Non serve altro. Nel navigatore, solo un punto d’arrivo qualunque, con un paio di accortezze preziose: no autostrade, no strade trafficate. Basta questo per iniziare a viaggiare davvero, per mettere la testa fuori dal guscio del conosciuto e ritrovarsi altrove, anche semplicemente dentro sé stessi.


Siamo in Sicilia, dove l’oro non luccica in superficie ma dorme, quieto, nell’entroterra. Non oro da estrarre, ma da scoprire. È l’oro che si manifesta in un raggio di sole che incendia i Calanchi, nella polvere che si alza dietro una curva solitaria, nel vento che ti accarezza mentre attraversi strade dimenticate. L’oro, qui, ha il sapore della verità.


Si parte per il cuore dell’isola, verso quella terra aspra che ricorda il deserto. I Calanchi: fratture di luce e creta, colline brulle color miele e terra bruciata, dove anche il silenzio ha un suono. Lì, nel nulla apparente, s’incontrano anche cartelli con scritto: “Adotta un ulivo”.

E tu ci pensi. Forse vuol dire scegliere un albero e prendersene cura. Portargli acqua quando puoi. Come si fa con chi non può muoversi, ma ha sete di vita. Forse è questo l’amore più puro: esserci.


Poi, come in un sogno, appare Centuripe. Dall’alto sembra un gigante disteso tra le colline. Una figura mitica, pietrificata dal tempo. Ti fermi un po' prima, sali sulla panchina gigante. Ti senti piccolo, bambino. Ma anche un po’ più grande. Perché da lassù vedi tutto. E tutto sembra nuovo.


Questa è un’altra Sicilia.

Non quella delle cartoline o dei cliché.

È la Sicilia dei silenzi, dei respiri larghi, delle domande che restano sospese nell’aria come polline.


Nel lago di Pozzillo, la quiete è una sinfonia. Una musica composta da mani invisibili, che sa quando far entrare il vento, far tacere il canto degli uccelli, far muovere una pecora tra gli alberi. I cani conoscono la strada meglio di noi. Si muovono sicuri verso il tramonto, come se sapessero che la giornata ha già detto tutto.


E tu ti chiedi: la casa dov’è?

È forse qui, in questo tempo lento?

In questo paesaggio che non chiede, ma offre?

In questo viaggio che ha solo bisogno di attenzione e di occhi aperti?

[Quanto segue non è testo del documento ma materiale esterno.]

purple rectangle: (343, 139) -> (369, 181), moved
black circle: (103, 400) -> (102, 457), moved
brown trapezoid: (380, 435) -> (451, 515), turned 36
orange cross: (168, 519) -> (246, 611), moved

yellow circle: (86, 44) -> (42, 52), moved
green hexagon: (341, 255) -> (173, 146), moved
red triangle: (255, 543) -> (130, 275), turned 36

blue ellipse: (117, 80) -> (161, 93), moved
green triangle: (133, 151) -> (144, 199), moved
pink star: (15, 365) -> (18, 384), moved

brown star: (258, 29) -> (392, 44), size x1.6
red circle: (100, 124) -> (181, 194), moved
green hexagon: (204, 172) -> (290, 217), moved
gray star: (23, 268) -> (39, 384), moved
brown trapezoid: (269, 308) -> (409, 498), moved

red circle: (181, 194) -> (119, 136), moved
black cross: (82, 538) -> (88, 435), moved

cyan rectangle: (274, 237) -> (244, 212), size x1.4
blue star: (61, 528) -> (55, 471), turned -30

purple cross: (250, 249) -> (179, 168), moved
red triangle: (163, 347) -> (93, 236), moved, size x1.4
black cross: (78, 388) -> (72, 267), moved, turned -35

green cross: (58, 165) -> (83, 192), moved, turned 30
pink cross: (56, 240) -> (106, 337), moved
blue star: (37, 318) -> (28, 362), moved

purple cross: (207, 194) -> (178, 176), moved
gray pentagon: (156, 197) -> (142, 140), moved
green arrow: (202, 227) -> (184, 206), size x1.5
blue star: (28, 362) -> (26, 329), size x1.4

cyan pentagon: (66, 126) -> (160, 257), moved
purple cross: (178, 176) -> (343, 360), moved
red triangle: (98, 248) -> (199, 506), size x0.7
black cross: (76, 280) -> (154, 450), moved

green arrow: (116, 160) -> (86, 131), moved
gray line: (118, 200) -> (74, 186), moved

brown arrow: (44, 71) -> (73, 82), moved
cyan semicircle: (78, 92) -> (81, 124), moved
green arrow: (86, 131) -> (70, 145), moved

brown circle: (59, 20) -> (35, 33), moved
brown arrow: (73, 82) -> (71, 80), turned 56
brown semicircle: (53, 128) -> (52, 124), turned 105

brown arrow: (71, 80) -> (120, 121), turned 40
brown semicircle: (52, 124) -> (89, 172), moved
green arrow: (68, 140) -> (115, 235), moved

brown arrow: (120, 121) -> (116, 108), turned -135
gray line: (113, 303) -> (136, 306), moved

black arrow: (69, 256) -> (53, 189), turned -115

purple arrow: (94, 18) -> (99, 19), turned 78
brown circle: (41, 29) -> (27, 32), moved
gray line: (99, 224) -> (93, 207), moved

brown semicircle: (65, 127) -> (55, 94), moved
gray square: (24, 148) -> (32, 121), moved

La casa è dove ti senti vero. Dove non devi dire niente per essere compreso.

È in quella piega del paesaggio che somiglia a una carezza.

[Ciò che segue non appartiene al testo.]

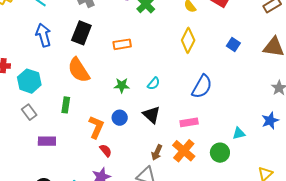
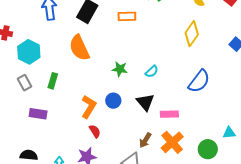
orange rectangle: (122, 44) -> (127, 16), moved
green rectangle: (66, 105) -> (53, 81), moved
pink rectangle: (189, 122) -> (169, 114), moved

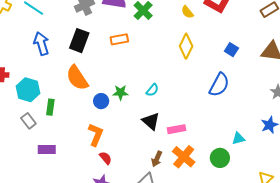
green rectangle: (53, 81) -> (50, 107), moved
blue semicircle: (199, 81) -> (219, 85), moved
blue circle: (113, 101) -> (101, 101), moved

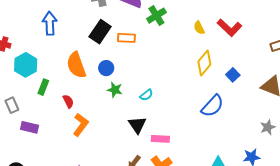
black rectangle: (79, 41) -> (100, 32), moved
yellow diamond: (186, 46) -> (204, 63), moved
blue circle: (101, 101) -> (106, 68), moved
gray rectangle: (28, 121) -> (12, 105), moved
red semicircle: (106, 158) -> (68, 101), moved

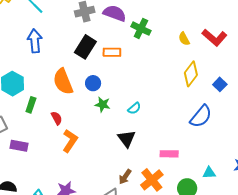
green cross: (156, 16) -> (141, 29), turned -30
pink rectangle: (160, 139) -> (169, 154), moved

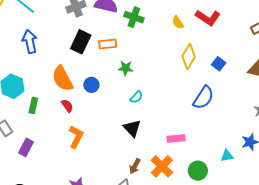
blue circle: (93, 83) -> (91, 85), moved
green star: (103, 104) -> (126, 68), moved
red semicircle: (57, 118) -> (67, 106), moved
purple rectangle: (19, 146) -> (26, 147), turned -66
cyan triangle: (209, 173) -> (227, 156), moved

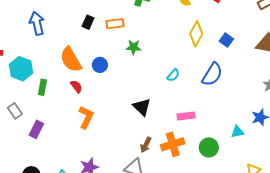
black rectangle: (81, 42) -> (88, 22), size x0.6
cyan semicircle: (136, 97) -> (173, 75), moved
orange cross: (162, 166) -> (173, 144), turned 30

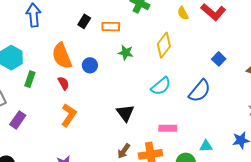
yellow diamond: (196, 34) -> (164, 45), moved
cyan semicircle: (173, 75) -> (161, 86), size x1.5
cyan triangle: (237, 132) -> (206, 146), moved

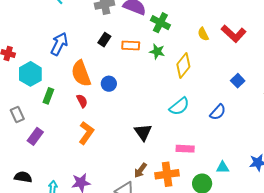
blue arrow: (34, 15) -> (59, 44), moved, turned 30
green star: (126, 53) -> (157, 51), moved
blue semicircle: (200, 91) -> (218, 112), size x0.7

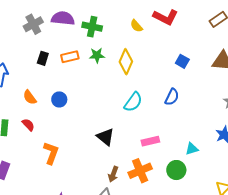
orange semicircle: (81, 73) -> (30, 97), size x0.6
red semicircle: (82, 101) -> (28, 125), moved

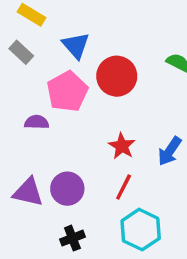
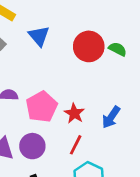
red circle: (117, 76) -> (89, 46), moved
pink pentagon: (67, 91) -> (42, 107), moved

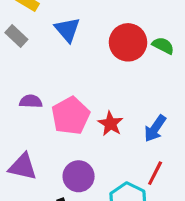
red line: (76, 145) -> (155, 173), moved
purple circle: (32, 146) -> (79, 176), moved

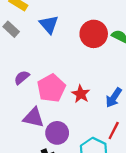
purple semicircle: (31, 101) -> (22, 78), turned -42
purple triangle: (23, 167) -> (34, 118), moved

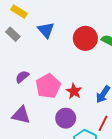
purple triangle: (34, 118) -> (21, 115), moved
purple circle: (57, 133) -> (66, 118), moved

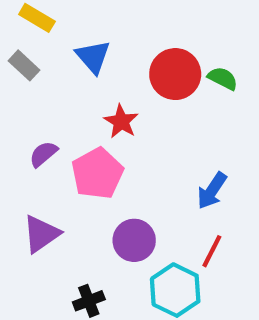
red star: (74, 91) -> (121, 122), moved
purple triangle: (21, 115) -> (41, 234), turned -48

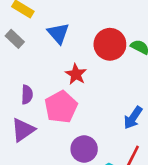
purple semicircle: (43, 154) -> (27, 95), turned 132
purple triangle: (41, 234) -> (23, 130), moved

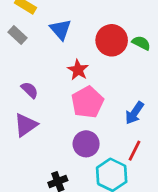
purple semicircle: (27, 95) -> (30, 90), turned -48
pink pentagon: (61, 107) -> (87, 102), moved

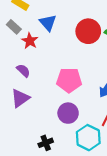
red star: (78, 70) -> (30, 41), moved
pink pentagon: (87, 102) -> (69, 80), turned 30

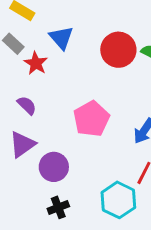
pink pentagon: (69, 80) -> (91, 119), turned -30
purple circle: (68, 113) -> (54, 167), moved

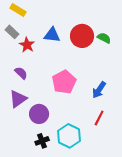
blue triangle: (61, 38) -> (52, 35), moved, turned -42
cyan hexagon: (118, 200) -> (69, 136), moved

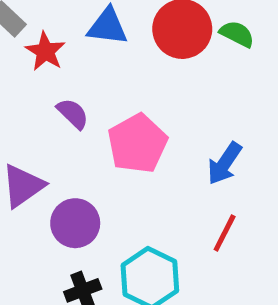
purple semicircle: (21, 73) -> (73, 114), moved

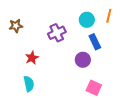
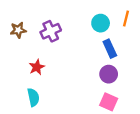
purple cross: (57, 33) -> (51, 31), moved
purple circle: (83, 60) -> (109, 74), moved

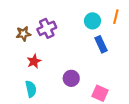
brown star: (18, 30) -> (23, 34), moved
purple circle: (109, 74) -> (71, 78), moved

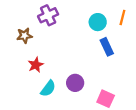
purple cross: (47, 28) -> (48, 15), moved
cyan semicircle: (31, 89) -> (48, 89), moved, turned 49

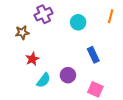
cyan circle: (98, 22) -> (78, 22), moved
blue rectangle: (107, 47) -> (93, 55), moved

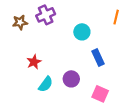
cyan circle: (78, 22) -> (82, 32), moved
brown star: (22, 32) -> (20, 22), moved

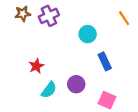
orange line: (116, 17) -> (124, 18), turned -48
brown star: (20, 22) -> (23, 14), moved

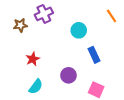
brown star: (23, 14) -> (20, 25), moved
cyan semicircle: (49, 90) -> (36, 87), moved

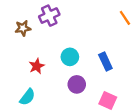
cyan circle: (79, 30) -> (70, 57), moved
cyan semicircle: (36, 87) -> (27, 97), moved

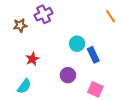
cyan circle: (70, 57) -> (77, 44), moved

Nel primo sorso d’acqua dopo chilometri di sete.

È nel braccio alzato di chi incroci in moto per un attimo e sembra conoscerti da sempre.

È in una strada che non avevi pianificato, ma che ti porta esattamente dove dovevi andare.

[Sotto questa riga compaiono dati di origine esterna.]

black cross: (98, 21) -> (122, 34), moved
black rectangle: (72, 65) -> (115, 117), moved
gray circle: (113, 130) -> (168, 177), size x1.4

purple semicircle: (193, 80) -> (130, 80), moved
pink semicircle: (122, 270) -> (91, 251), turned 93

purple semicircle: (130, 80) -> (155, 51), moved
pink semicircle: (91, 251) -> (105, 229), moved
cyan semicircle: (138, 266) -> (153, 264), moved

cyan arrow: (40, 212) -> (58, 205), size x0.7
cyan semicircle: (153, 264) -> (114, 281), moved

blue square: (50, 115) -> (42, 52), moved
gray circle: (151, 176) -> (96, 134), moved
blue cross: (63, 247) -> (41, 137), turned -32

La casa sei tu, quando smetti di cercare e cominci ad ascoltare.


E in Sicilia, si ascolta bene.

Perché qui l’oro non si cerca: si riconosce.

E quando lo trovi, sai che non te ne andrai più davvero.


Il lago di Pozzillo sembra come un diamante incastonato al centro di una corona d’oro che cinge il capo della Trinacria. Una regina silenziosa, fiera, che si lascia scoprire solo da chi sa guardare con occhi nuovi.


Qui, tra le pieghe della sua corona, i giacimenti d’oro non sono soltanto zolle e colline: sono visioni.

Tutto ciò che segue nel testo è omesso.